Saved entries
>>>>

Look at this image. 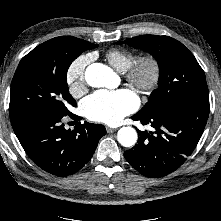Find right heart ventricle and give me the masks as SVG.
Instances as JSON below:
<instances>
[{"mask_svg": "<svg viewBox=\"0 0 221 221\" xmlns=\"http://www.w3.org/2000/svg\"><path fill=\"white\" fill-rule=\"evenodd\" d=\"M105 56L108 62L120 72H125L137 58L134 52L124 48H112Z\"/></svg>", "mask_w": 221, "mask_h": 221, "instance_id": "obj_1", "label": "right heart ventricle"}]
</instances>
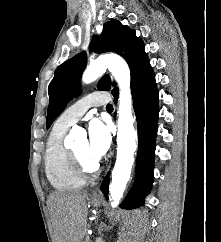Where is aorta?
<instances>
[{"mask_svg":"<svg viewBox=\"0 0 221 242\" xmlns=\"http://www.w3.org/2000/svg\"><path fill=\"white\" fill-rule=\"evenodd\" d=\"M108 69L119 86L117 159L112 171V182L109 193L111 206L116 207L123 196L127 182L130 179L134 163L136 131L133 126L132 97L130 90V69L121 57L117 55L100 56L90 63L82 75V82L89 84L101 77ZM76 132L72 130L69 140L75 139Z\"/></svg>","mask_w":221,"mask_h":242,"instance_id":"762f6f07","label":"aorta"}]
</instances>
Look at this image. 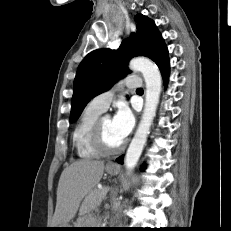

<<<<

§ WORK TASK:
Pull every line containing "evenodd" out of the records.

§ SOLVED EXERCISE:
[{"mask_svg": "<svg viewBox=\"0 0 221 221\" xmlns=\"http://www.w3.org/2000/svg\"><path fill=\"white\" fill-rule=\"evenodd\" d=\"M105 56L108 62L120 72H125L137 58L134 52L124 48H112Z\"/></svg>", "mask_w": 221, "mask_h": 221, "instance_id": "obj_1", "label": "right heart ventricle"}]
[{"mask_svg":"<svg viewBox=\"0 0 221 242\" xmlns=\"http://www.w3.org/2000/svg\"><path fill=\"white\" fill-rule=\"evenodd\" d=\"M108 69L119 86L117 159L112 171V182L109 193L111 206L116 207L123 196L127 182L130 179L134 163L136 131L133 126L132 97L130 90V69L121 57L117 55L100 56L90 63L82 75V82L89 84L101 77ZM76 132L72 130L69 140L75 139Z\"/></svg>","mask_w":221,"mask_h":242,"instance_id":"762f6f07","label":"aorta"}]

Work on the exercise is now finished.